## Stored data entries

§

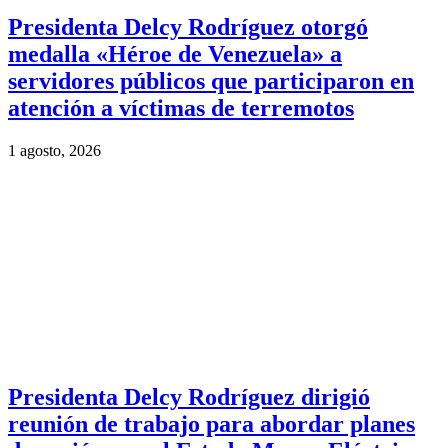
Presidenta Delcy Rodríguez otorgó
medalla «Héroe de Venezuela» a
servidores públicos que participaron en
atención a víctimas de terremotos
1 agosto, 2026
Presidenta Delcy Rodríguez dirigió
reunión de trabajo para abordar planes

§

Give back every record above exactly as written, skipping each picture.

Presidenta Delcy Rodríguez otorgó
medalla «Héroe de Venezuela» a
servidores públicos que participaron en
atención a víctimas de terremotos
1 agosto, 2026
Presidenta Delcy Rodríguez dirigió
reunión de trabajo para abordar planes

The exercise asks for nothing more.